This exercise was about building an implementation of Hash Array Mapped Tries (HAMTs) in Haskell. I wanted to ensure that the resulting code mirrored that of a highly tuned implementation in your language of choice. Thus, students had to implement bitmaps and hash indexing using via bit twiddling, using Data.Bits. My original solution also used arrays to perform constant-time subtree indexing, and to implement clash sets, but I decided to resort to lists in the end, as I don’t cover arrays in the lectures. It’s trivial to change data types and replace !! with !, for example, if you want to use arrays instead.
The key design decision revolves around what to do when you get a clash in the leaves of the trie. I contemplated a version that extends the trie using a separate hashing function, but that gets quite messy and isn’t guaranteed to solve the problem anyway. So I elected to stick with clashes, here using lists.

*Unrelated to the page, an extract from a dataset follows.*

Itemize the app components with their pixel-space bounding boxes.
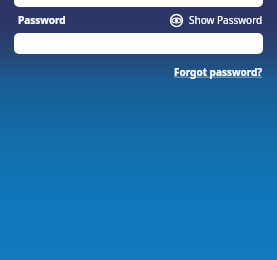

Students were given a crib sheet on how to use Data.Bits the day before the test, which is included here with the spec. The test is similar in nature to an interim test that was sat before the Christmas break. Therefore, I felt that students were especially well prepared for this test, which is why I’ve rated it one-star.
The exercise was generally well done: 17 students out of 188 scored full marks, with the average being around 73%. Lots of students (around 40) scored 90%+, so the distribution was lumped quite significantly to the right compared with past tests. The hardest part seemed to revolve around having to re-hash when you need to re-insert an item into the tree.
The version here, including the marking scheme, is exactly as was sat, with the exception of a small fix to one of the diagrams.
HAMTs are a relatively recent ‘discovery’, although the main ideas are essentially elaborations on established textbook algorithms and data structures. There are lots of on-line resources describing HAMTs and their variants, which can easily be found using a search engine. In preparing the exercise I found the Youtube video of Phil Nash’s talk at C++ Now, 2017, particularly useful. Thank you, Phil!